Background: Postoperative urinary retention (POUR) was reported as a common complication in patients undergoing primary total knee arthroplasty (pTKA), but descriptions of its prevalence and negative outcomes vary widely and remain inadequately studied.

Methods: A retrospective cohort study was conducted using the National Inpatient Sample database from 2005 to 2014. The annual incidence, baseline characteristics, and inpatient outcomes of POUR after pTKA were recorded. Logistic regression analysis was performed to estimate potential predictors of POUR. Statistical significance was defined as P < 0.01.
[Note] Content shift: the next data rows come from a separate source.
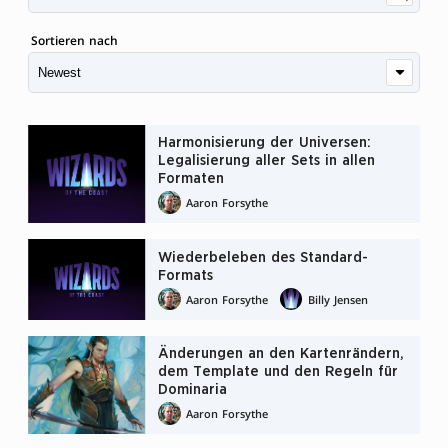
Sortieren nach
Harmonisierung der Universen:
Legalisierung aller Sets in allen
Formaten
Aaron Forsythe
Wiederbeleben des Standard-
Formats
Aaron Forsythe
Billy Jensen
Änderungen an den Kartenrändern,
dem Template und den Regeln für
Dominaria
Aaron Forsythe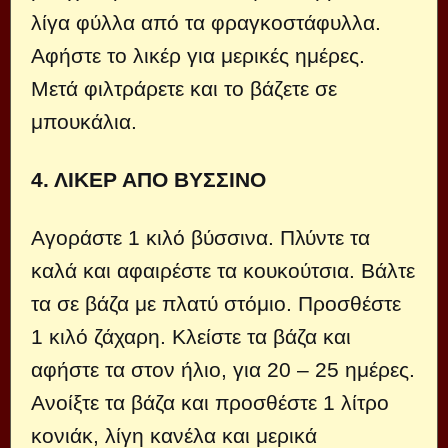
λίγα φύλλα από τα φραγκοστάφυλλα.
Αφήστε το λικέρ για μερικές ημέρες.
Μετά φιλτράρετε και το βάζετε σε
μπουκάλια.
4. ΛΙΚΕΡ ΑΠΟ ΒΥΣΣΙΝΟ
Αγοράστε 1 κιλό βύσσινα. Πλύντε τα
καλά και αφαιρέστε τα κουκούτσια. Βάλτε
τα σε βάζα με πλατύ στόμιο. Προσθέστε
1 κιλό ζάχαρη. Κλείστε τα βάζα και
αφήστε τα στον ήλιο, για 20 – 25 ημέρες.
Ανοίξτε τα βάζα και προσθέστε 1 λίτρο
κονιάκ, λίγη κανέλα και μερικά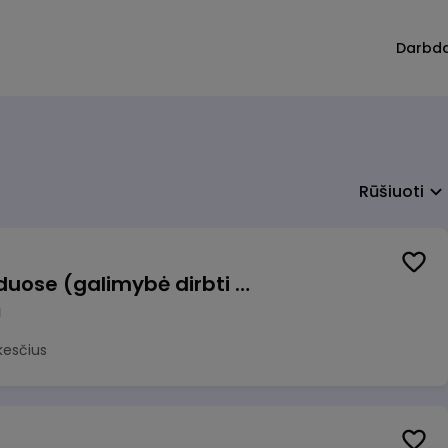
Darbd
Rūšiuoti
Krovėjas (-a) Ringauduose (galimybė dirbti nepilnu etatu)
a
kesčius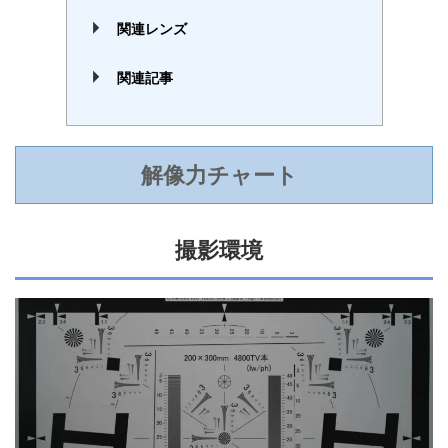
関連レンズ
関連記事
解像力チャート
撮影環境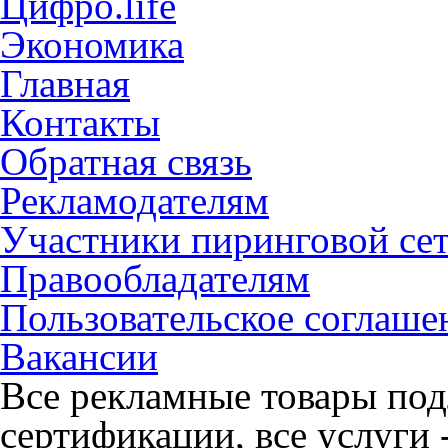
Цифро.life
Экономика
Главная
Контакты
Обратная связь
Рекламодателям
Участники пиринговой се
Правообладателям
Пользовательское соглаше
Вакансии
Все рекламные товары под
сертификации, все услуги 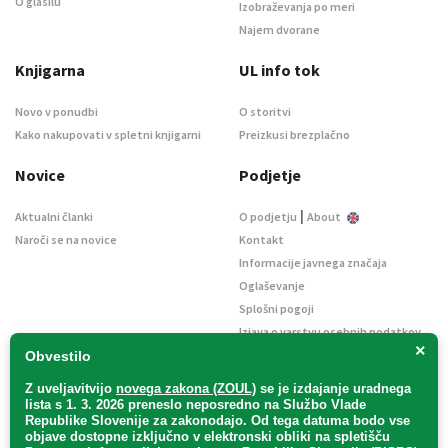
O glasilu
Izobraževanja po meri
Najem dvorane
Knjigarna
UL info tok
Novo v ponudbi
O storitvi
Kako nakupovati v spletni knjigarni
Preizkusi brezplačno
Novice
Podjetje
|
Aktualni članki
O podjetju
About
Naroči se na novice
Kontakt
Informacije javnega značaja
Oglaševanje
Splošni pogoji
Izjava o varstvu osebnih podatkov
×
E-dražbe
Obvestilo
Z uveljavitvijo
novega zakona (ZOUL)
se je
izdajanje uradnega
lista s 1. 3. 2026 preneslo
neposredno
na Službo Vlade
Republike Slovenije za zakonodajo
. Od tega datuma bodo vse
objave dostopne izključno v elektronski obliki na spletišču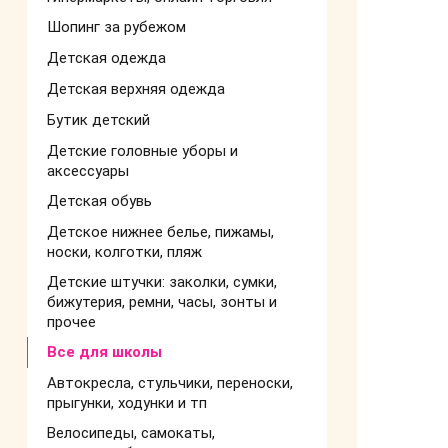
Шопинг за рубежом
Детская одежда
Детская верхняя одежда
Бутик детский
Детские головные уборы и
аксессуары
Детская обувь
Детское нижнее белье, пижамы,
носки, колготки, пляж
Детские штучки: заколки, сумки,
бижутерия, ремни, часы, зонты и
прочее
Все для школы
Автокресла, стульчики, переноски,
прыгунки, ходунки и тп
Велосипеды, самокаты,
Results: A total of 1,228,621 patients undergoing pTKA were identified. The incidence of POUR after pTKA is increasing annually from 2005 (1.51%, 95%CI 1.44-1.59%) to 2014 (2.29%, 95%CI 2.21-2.37%), and the cumulative incidence of POUR was 1.91% (95%CI 1.89-1.93%). POUR was significantly associated with higher Charlson Comorbidity Index and Elixhauser Comorbidity Index scores, and higher medical costs. In patients experiencing pTKA, the Top 5 most significant risk factors for developing POUR were male gender (odds ratio [OR] = 3.40; 95% confidence interval [CI] 3.30-3.51; P < 0.0001), fluid and electrolyte disorders (OR = 2.02; 95% CI 1.94-2.10; P < 0.0001), age over 60 (OR = 1.97; 95% CI 1.89-2.05; P < 0.0001), paralysis (OR = 1.78; 95% CI 1.46-2.17; P < 0.0001), and psychoses (OR = 1.57; 95% CI 1.43-1.72; P < 0.0001). Although POUR did not result in higher inpatient mortality (0.1% vs. 0.07%, P = 0.1242), it may be associated with the occurrence of other complications such as acute myocardial infarction (0.42% vs. 0.20%, P < 0.0001), pulmonary embolism and infarction (0.80% vs. 0.42%, P < 0.0001), acute renal failure (6.06% vs. 1.49%, P < 0.0001), deep venous thrombosis (0.71% vs. 0.45%, P < 0.0001), acute posthemorrhagic anemia (28.89% vs. 19.45%, P < 0.0001), and infection (0.29% vs. 0.15%, P < 0.0001).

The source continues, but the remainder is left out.